*ASSIGNMENT:* Show each line of the records in which the word "Degree" occurs.

*MATERIALS PROVIDED:*
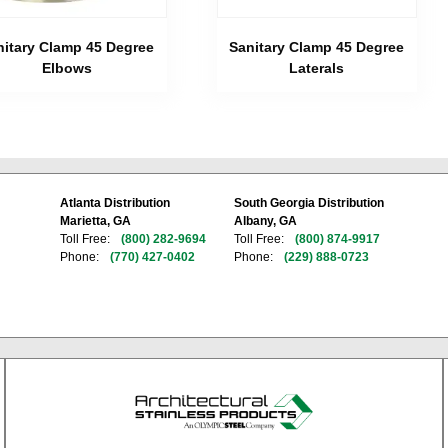
nitary Clamp 45 Degree
Sanitary Clamp 45 Degree
Elbows
Laterals
Atlanta Distribution
South Georgia Distribution
Marietta, GA
Albany, GA
Toll Free:
(800) 282-9694
Toll Free:
(800) 874-9917
Phone:
(770) 427-0402
Phone:
(229) 888-0723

*RESULT OF THIS TASK:*
nitary Clamp 45 Degree
Sanitary Clamp 45 Degree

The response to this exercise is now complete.